→ **Problem to work on**
The answer must consist of the entries, copied exactly and in full.

→ **Dataset content**

[Start of section]

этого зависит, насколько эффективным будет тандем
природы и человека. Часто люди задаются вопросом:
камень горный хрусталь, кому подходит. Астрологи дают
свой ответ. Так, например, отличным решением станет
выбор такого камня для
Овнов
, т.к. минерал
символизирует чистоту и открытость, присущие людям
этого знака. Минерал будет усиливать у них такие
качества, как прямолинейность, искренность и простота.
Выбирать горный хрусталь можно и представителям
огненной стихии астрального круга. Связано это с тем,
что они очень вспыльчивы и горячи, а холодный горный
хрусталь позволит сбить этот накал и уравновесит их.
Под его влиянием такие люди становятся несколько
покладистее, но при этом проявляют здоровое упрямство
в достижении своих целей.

[End of section]

→ **Expected answer**
этого зависит, насколько эффективным будет тандем
природы и человека. Часто люди задаются вопросом:
камень горный хрусталь, кому подходит. Астрологи дают
свой ответ. Так, например, отличным решением станет
выбор такого камня для
Овнов
, т.к. минерал
символизирует чистоту и открытость, присущие людям
этого знака. Минерал будет усиливать у них такие
качества, как прямолинейность, искренность и простота.
Выбирать горный хрусталь можно и представителям
огненной стихии астрального круга. Связано это с тем,
что они очень вспыльчивы и горячи, а холодный горный
хрусталь позволит сбить этот накал и уравновесит их.
Под его влиянием такие люди становятся несколько
покладистее, но при этом проявляют здоровое упрямство
в достижении своих целей.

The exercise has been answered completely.